Everything in the entries except the pictures must be duplicated exactly.

Given data>
┌────────
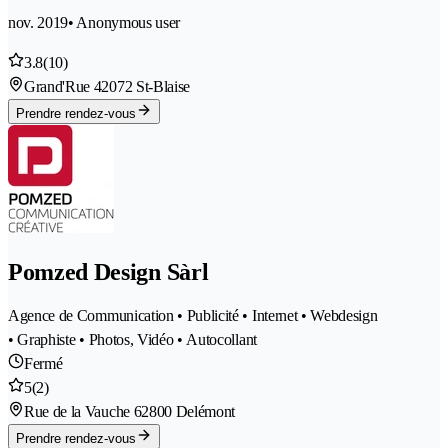
nov. 2019
• Anonymous user
3.8
(10)
Grand'Rue 4
2072 St-Blaise
Prendre rendez-vous
Pomzed Design Sàrl
Agence de Communication • Publicité • Internet • Webdesign
• Graphiste • Photos, Vidéo • Autocollant
Fermé
5
(2)
Rue de la Vauche 6
2800 Delémont
Prendre rendez-vous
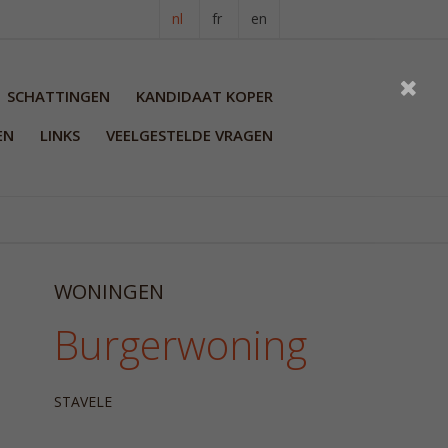
nl
fr
en
SCHATTINGEN
KANDIDAAT KOPER
EN
LINKS
VEELGESTELDE VRAGEN
WONINGEN
Burgerwoning
STAVELE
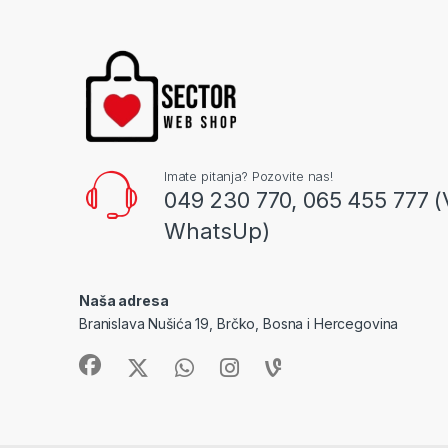
Imate pitanja? Pozovite nas!
049 230 770, 065 455 777 (
WhatsUp)
Naša adresa
Branislava Nušića 19, Brčko, Bosna i Hercegovina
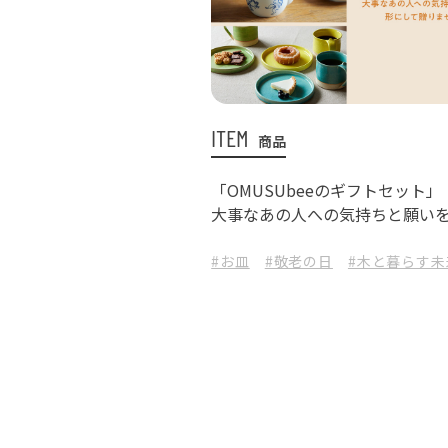
ITEM
商品
「OMUSUbeeのギフトセット」
大事なあの人への気持ちと願い
#お皿
#敬老の日
#木と暮らす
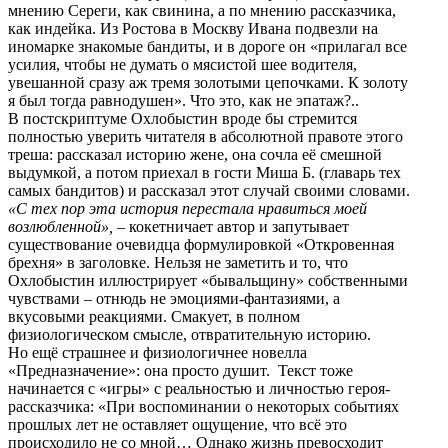
мнению Сереги, как свинина, а по мнению рассказчика,
как индейка. Из Ростова в Москву Ивана подвезли на
иномарке знакомые бандиты, и в дороге он «прилагал все
усилия, чтобы не думать о мясистой шее водителя,
увешанной сразу аж тремя золотыми цепочками. К золоту
я был тогда равнодушен». Что это, как не эпатаж?..
В постскриптуме Охлобыстин вроде бы стремится
полностью уверить читателя в абсолютной правоте этого
треша: рассказал историю жене, она сочла её смешной
выдумкой, а потом приехал в гости Миша Б. (главарь тех
самых бандитов) и рассказал этот случай своими словами.
«С тех пор эта история перестала нравиться моей
возлюбленной»,
– кокетничает автор и запутывает
существование очевидца формулировкой «Откровенная
брехня» в заголовке. Нельзя не заметить и то, что
Охлобыстин иллюстрирует «бывальщину» собственными
чувствами – отнюдь не эмоциями-фантазиями, а
вкусовыми реакциями. Смакует, в полном
физиологическом смысле, отвратительную историю.
Но ещё страшнее и физиологичнее новелла
«Предназначение»: она просто душит. Текст тоже
начинается с «игры» с реальностью и личностью героя-
рассказчика: «При воспоминании о некоторых событиях
прошлых лет не оставляет ощущение, что всё это
происходило не со мной… Однако жизнь превосходит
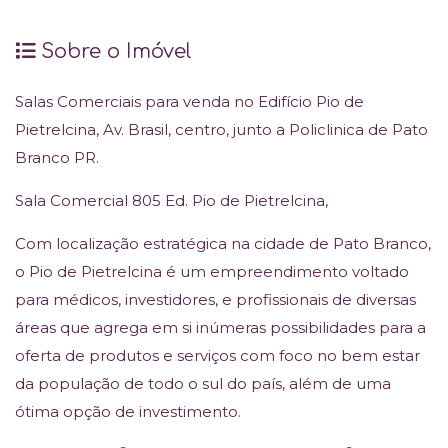
Sobre o Imóvel
Salas Comerciais para venda no Edifício Pio de
Pietrelcina, Av. Brasil, centro, junto a Policlinica de Pato
Branco PR.
Sala Comercial 805 Ed. Pio de Pietrelcina,
Com localização estratégica na cidade de Pato Branco,
o Pio de Pietrelcina é um empreendimento voltado
para médicos, investidores, e profissionais de diversas
áreas que agrega em si inúmeras possibilidades para a
oferta de produtos e serviços com foco no bem estar
da população de todo o sul do país, além de uma
ótima opção de investimento.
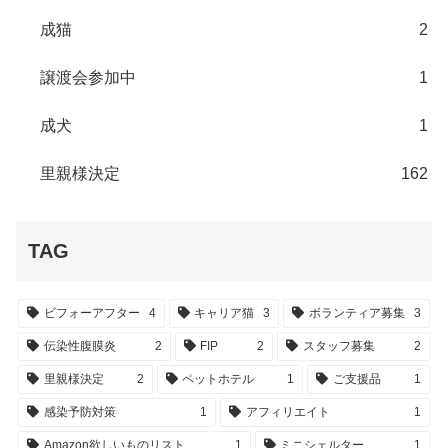
成猫
2
譲渡会参加中
1
成犬
1
里親様決定
162
TAG
ビフォーアフター
4
キャリア猫
3
ボランティア募集
3
伝染性腹膜炎
2
FIP
2
スタッフ募集
2
里親様決定
2
ペットホテル
1
ご支援品
1
感染予防対策
1
アフィリエイト
1
Amazon欲しいものリスト
1
ミニシェルター
1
└────────
Answer area>
nov. 2019
• Anonymous user
3.8
(10)
Grand'Rue 4
2072 St-Blaise
Prendre rendez-vous
Pomzed Design Sàrl
Agence de Communication • Publicité • Internet • Webdesign
• Graphiste • Photos, Vidéo • Autocollant
Fermé
5
(2)
Rue de la Vauche 6
2800 Delémont
Prendre rendez-vous
nl
fr
en
SCHATTINGEN
KANDIDAAT KOPER
EN
LINKS
VEELGESTELDE VRAGEN
WONINGEN
Burgerwoning
STAVELE
Imate pitanja? Pozovite nas!
049 230 770, 065 455 777 (
WhatsUp)
Naša adresa
Branislava Nušića 19, Brčko, Bosna i Hercegovina
ITEM
商品
「OMUSUbeeのギフトセット」
大事なあの人への気持ちと願い
#お皿
#敬老の日
#木と暮らす
мнению Сереги, как свинина, а по мнению рассказчика,
как индейка. Из Ростова в Москву Ивана подвезли на
иномарке знакомые бандиты, и в дороге он «прилагал все
усилия, чтобы не думать о мясистой шее водителя,
увешанной сразу аж тремя золотыми цепочками. К золоту
я был тогда равнодушен». Что это, как не эпатаж?..
В постскриптуме Охлобыстин вроде бы стремится
полностью уверить читателя в абсолютной правоте этого
треша: рассказал историю жене, она сочла её смешной
выдумкой, а потом приехал в гости Миша Б. (главарь тех
самых бандитов) и рассказал этот случай своими словами.
«С тех пор эта история перестала нравиться моей
возлюбленной»,
– кокетничает автор и запутывает
существование очевидца формулировкой «Откровенная
брехня» в заголовке. Нельзя не заметить и то, что
Охлобыстин иллюстрирует «бывальщину» собственными
чувствами – отнюдь не эмоциями-фантазиями, а
вкусовыми реакциями. Смакует, в полном
физиологическом смысле, отвратительную историю.
Но ещё страшнее и физиологичнее новелла
«Предназначение»: она просто душит. Текст тоже
начинается с «игры» с реальностью и личностью героя-
рассказчика: «При воспоминании о некоторых событиях
прошлых лет не оставляет ощущение, что всё это
происходило не со мной… Однако жизнь превосходит
Sobre o Imóvel
Salas Comerciais para venda no Edifício Pio de
Pietrelcina, Av. Brasil, centro, junto a Policlinica de Pato
Branco PR.
Sala Comercial 805 Ed. Pio de Pietrelcina,
Com localização estratégica na cidade de Pato Branco,
o Pio de Pietrelcina é um empreendimento voltado
para médicos, investidores, e profissionais de diversas
áreas que agrega em si inúmeras possibilidades para a
oferta de produtos e serviços com foco no bem estar
da população de todo o sul do país, além de uma
ótima opção de investimento.
成猫
2
譲渡会参加中
1
成犬
1
里親様決定
162
TAG
ビフォーアフター
4
キャリア猫
3
ボランティア募集
3
伝染性腹膜炎
2
FIP
2
スタッフ募集
2
里親様決定
2
ペットホテル
1
ご支援品
1
感染予防対策
1
アフィリエイト
1
Amazon欲しいものリスト
1
ミニシェルター
1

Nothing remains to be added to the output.